As you place all the objects back onto the shelves, you want to be precise with the placement of each addition. Where every item is (or isn't) establishes balance. Balance is a critical design element and one not to be overlooked when refreshing your bookshelf decor. "While simple, one of the quickest ways to refresh a design and feel of a room is to reorganize your shelves," Hannah Leas, project manager at Stregan Group, told Paintru. "I always consider visual balance when filling them back up with my favorite items and books." When all the pieces are where you think you like them, take a few steps back to admire the bookshelf display and check the visual weight. Ask yourself, how does it all look? Does anything seem out of place?

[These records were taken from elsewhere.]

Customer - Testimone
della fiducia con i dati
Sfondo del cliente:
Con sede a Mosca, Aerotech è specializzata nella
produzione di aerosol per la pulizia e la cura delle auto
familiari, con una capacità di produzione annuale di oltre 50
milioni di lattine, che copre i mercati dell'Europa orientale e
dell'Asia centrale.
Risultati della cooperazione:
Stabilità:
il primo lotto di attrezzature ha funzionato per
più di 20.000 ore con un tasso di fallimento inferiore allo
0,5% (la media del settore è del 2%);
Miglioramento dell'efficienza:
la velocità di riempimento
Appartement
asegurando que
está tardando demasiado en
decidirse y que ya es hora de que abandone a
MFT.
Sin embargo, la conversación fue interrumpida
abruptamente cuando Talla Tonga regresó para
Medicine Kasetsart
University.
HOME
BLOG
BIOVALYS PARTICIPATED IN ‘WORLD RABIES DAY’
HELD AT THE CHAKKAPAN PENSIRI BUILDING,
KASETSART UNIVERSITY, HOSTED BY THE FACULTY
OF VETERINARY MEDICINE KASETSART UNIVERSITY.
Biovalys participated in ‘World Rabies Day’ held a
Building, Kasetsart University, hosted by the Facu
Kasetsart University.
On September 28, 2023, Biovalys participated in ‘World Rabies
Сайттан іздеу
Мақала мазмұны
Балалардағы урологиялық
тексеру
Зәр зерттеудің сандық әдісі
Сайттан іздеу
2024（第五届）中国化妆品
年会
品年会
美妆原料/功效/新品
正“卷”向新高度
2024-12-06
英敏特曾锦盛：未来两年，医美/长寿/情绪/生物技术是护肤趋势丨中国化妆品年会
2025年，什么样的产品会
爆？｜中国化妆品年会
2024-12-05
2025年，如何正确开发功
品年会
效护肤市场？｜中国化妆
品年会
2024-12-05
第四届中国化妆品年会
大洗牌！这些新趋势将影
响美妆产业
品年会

To create a balanced design, find what components go well together and which appear "off" to you. Many factors play into visual weight, such as scale, proportion, color, and texture, so consider them all when you're gazing at the placement of your pieces. You can achieve a visually balanced shelf by mirroring the same objects on opposing sides or using contrasting items with similar characteristics (via Asian Lifestyle Design). Refreshing the shelves requires a bit of strategy and understanding of positive and negative space for a pleasant arrangement.

Ground the look with the heaviest items on the bottom

Creating shelf symmetry is a design tactic you want to master. It works with every style, and no interior is complete without it. Whether you are decorating open shelves in the living room or a closed cabinet in the bedroom, when restyling shelves in a home, you want all the pieces to come together harmoniously. After all, it's not just one shelf that makes the whole design; it's every level combined. "There is an art to arranging your shelf, start with the heaviest and largest items on the bottom layer and arrange by weight and size [as] you go up each shelf," interior designer Anna Grace Davidson told Good Housekeeping. Every object you decorate with has a "weight" to it — from small to large — that helps you determine its placement.

Whether it's a no-cost makeover with items you already own, total renovation, or a few new pieces scattered in, restyling your bookshelf decor is something to check off the to-do list. There is no better way to make a space feel new again than by changing what you have become used to. There are many ways to update your shelf decor, but for those who need a little direction, we hope you found a tip or two to take with you while you restyle your bookshelf decor at home.